28 Ekim 2014 tarihinde saat 12:00 sularında maden işçilerinin yemek molası verdiği saatlerde, önceden üretim yapılmış - eski imalat - olarak tabir edilen alanda birikmiş olan yaklaşık 10.000 metreküp su, üretim yapılan ve işçilerin çalıştığı bölgelere dolmuş ve 18 maden emekçisi su altında kalmıştır. Olay anından bu ana kadar yaklaşık olarak 72 saat geçmesine rağmen, işçilerin bulunduğu tahmin edilen bölümlere ve işçilere ulaşılamamıştır.
İşçiler Ölüyor, İktidar Seyrediyor!
6331 sayılı İş Sağlığı ve Güvenliği Kanunu'nun yürürlüğe girmesinden bugüne kadar yaşananlarla, kanunun ve uygulamalarının sloganı olarak belirlenen Güvenle Büyü Türkiye sözü İşçi Mezarlığı Türkiye söylemine dönüşmüştür.
Soma katliamının hemen ardından, başlangıçta 16 madde olarak hazırlanan ve kısa sürede tamamlanarak yürürlüğe sokulması planlanan Soma Yasası, ancak 5 ay sonra ve yaklaşık 160 maddeye ulaşan bir torba yasa olarak çıkarılmıştır.
Yasa, yeraltı maden işçilerinin ücretleri ve çalışma saatlerinde kısmi düzenlemeler dışında, böyle katliamların bir daha yaşanmaması için dersler çıkarılacak hiçbir metin içermemektedir. Bu torba yasa ile aslında maden emekçilerine; eğer şanslı isen, patronun işyerini kapatma blöfünü çekmemişse ve çalışmaya devam ediyorsan, servis ve yemek ücretini cebinden ödeyip iki asgari ücretle ölmeye devam et denmiştir.
Ermenek faciasından sonra kamuoyuna yansıyanlar; işveren baskısı, işçilerin açlık veya madende ölme ikilemi arasında kalarak köle gibi çalıştırılması olmuştur. 12 yıllık AKP iktidarı ile daha da pervasızlaşan sermaye ve iktidarı, işçilerin, emekçilerin kanı üzerinden beslenmeye devam etmektedir. AKP iktidarının sadık sürdürücüsü olduğu neoliberal politikalar ve uygulamalar bu iş cinayetlerinin başlıca nedenidir. Ucuz işgücü ve emek sömürüsü üzerine kurulmuş sermaye birikim modeli sürdürüldüğü müddetçe bu katliamlar devam edecektir. Bu vahşi kapitalizm uygulamalarına bir an önce son verilmelidir.

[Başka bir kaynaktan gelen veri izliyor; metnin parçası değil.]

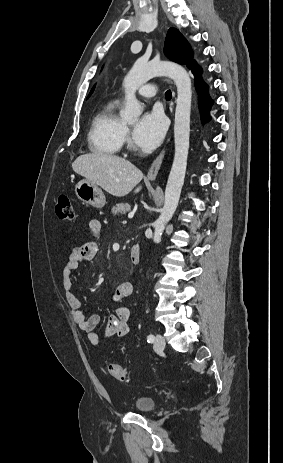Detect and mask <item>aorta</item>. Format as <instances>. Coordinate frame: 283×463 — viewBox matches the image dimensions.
Segmentation results:
<instances>
[{"instance_id":"1","label":"aorta","mask_w":283,"mask_h":463,"mask_svg":"<svg viewBox=\"0 0 283 463\" xmlns=\"http://www.w3.org/2000/svg\"><path fill=\"white\" fill-rule=\"evenodd\" d=\"M156 76H168L177 87L174 123L175 154L165 189V201L160 217L154 223L153 241L161 240L166 224L178 206L187 167L190 136L192 83L187 71L180 65L167 61L143 62L137 60L123 81L125 108L121 117L127 122L138 120L142 105L136 98L137 89Z\"/></svg>"}]
</instances>
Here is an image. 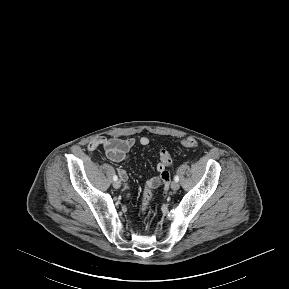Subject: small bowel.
<instances>
[{
	"mask_svg": "<svg viewBox=\"0 0 289 289\" xmlns=\"http://www.w3.org/2000/svg\"><path fill=\"white\" fill-rule=\"evenodd\" d=\"M138 142L141 146H147L150 143L149 138L143 136L138 139V141L129 137L126 139L120 138H106L104 136H97L92 139L88 144V149L91 152L96 151L98 148L102 147L105 150L106 157L114 162H127L129 160L128 152L129 150ZM156 170L159 172L158 176L149 178L145 182V188L153 189L158 186L164 185L165 192L163 193V197L167 196V191L169 190V181L171 177V171L169 170V166L167 164L158 163L156 165ZM118 174L120 178L125 182V189L127 191V198L130 197L129 186L127 184L128 175L126 171L122 168L118 169Z\"/></svg>",
	"mask_w": 289,
	"mask_h": 289,
	"instance_id": "1",
	"label": "small bowel"
}]
</instances>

TMMOB ve bağlı odalarımız, bugüne kadar halkımızın yaşamını olumsuz olarak etkileyen tüm yasa ve uygulamalara karşı bilim ve tekniğin ışığında önerilerde bulundu ve iktidarı uyardı. Ancak bu uyarılar siyasi iktidar tarafından asla dikkate alınmadı. Bu ülkede işçi sağlığı ve iş güvenliği sistemi bugün itibarı ile tümüyle çökmüştür!

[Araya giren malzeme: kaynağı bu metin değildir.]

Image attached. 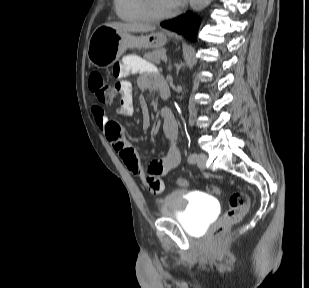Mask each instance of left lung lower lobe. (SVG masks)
Returning a JSON list of instances; mask_svg holds the SVG:
<instances>
[{
  "label": "left lung lower lobe",
  "mask_w": 309,
  "mask_h": 288,
  "mask_svg": "<svg viewBox=\"0 0 309 288\" xmlns=\"http://www.w3.org/2000/svg\"><path fill=\"white\" fill-rule=\"evenodd\" d=\"M161 26L173 30L192 41H196L199 19L191 12L175 19L161 23Z\"/></svg>",
  "instance_id": "obj_1"
}]
</instances>
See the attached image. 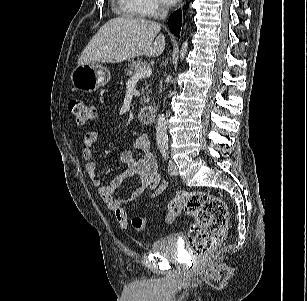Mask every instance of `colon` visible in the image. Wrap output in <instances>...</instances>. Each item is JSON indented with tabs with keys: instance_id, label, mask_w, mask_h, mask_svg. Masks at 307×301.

Her zaman söyledik, yine söylüyoruz:
İş cinayetlerinin, iş kazalarının ve meslek hastalıklarının önüne geçilebilmesi için işyerlerinde önce insan, önce sağlık, önce iş güvenliği anlayışı yerleştirilmelidir. Cinayetlerin sorumluları işyerinde gerekli tedbirleri almayan işverenler, yasal düzenlemeleri ve ikincil mevzuatları olması gerektiği gibi hazırlamayanlar ve gerekli denetimleri yapmayan ilgili bakanlıktır.Çalışma hayatının yeniden düzenlenmesi, çalışma şartlarının iyileştirilmesi, işçi ölümlerinin durdurulması için mücadele etmek, kendini emekten yana konumlandıran TMMOB'nin tarihi görevidir.

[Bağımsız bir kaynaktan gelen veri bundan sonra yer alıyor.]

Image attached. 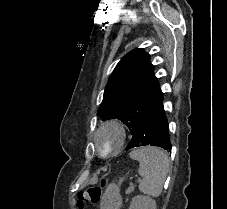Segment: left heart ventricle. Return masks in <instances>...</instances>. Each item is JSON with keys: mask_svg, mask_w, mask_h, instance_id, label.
<instances>
[{"mask_svg": "<svg viewBox=\"0 0 227 209\" xmlns=\"http://www.w3.org/2000/svg\"><path fill=\"white\" fill-rule=\"evenodd\" d=\"M118 139L117 131L112 127H108L99 133L96 144L101 152L106 153L117 146Z\"/></svg>", "mask_w": 227, "mask_h": 209, "instance_id": "1", "label": "left heart ventricle"}]
</instances>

Siyasi iktidar, TMMOB'nin ve bağlı odalarının sözünü dinlemek, algılamak ve daha önemlisi hayata geçirmek zorundadır.İş cinayetleri kader değildir!İş cinayetleri engellenebilir, yeter ki bilimin ve tekniğin gereği yapılsın!
Biz iyi biliyoruz:
Bu cinayetlerin son bulması, ancak ve ancak işçilerin, emekçilerin ve tüm halkımızın kendilerini ilgilendiren tüm konularda söz, yetki ve karar hakkının olduğu eşit, özgür ve demokratik bir Türkiye ile mümkündür.
Siyasi iktidara ve temsilcilerine bir kez daha söylüyoruz.
En azından ahlaki olarak ve sorumluluklarınız gereği derhal görevlerinizi terk ediniz.
Kaza değil cinayet, kader değil katliam!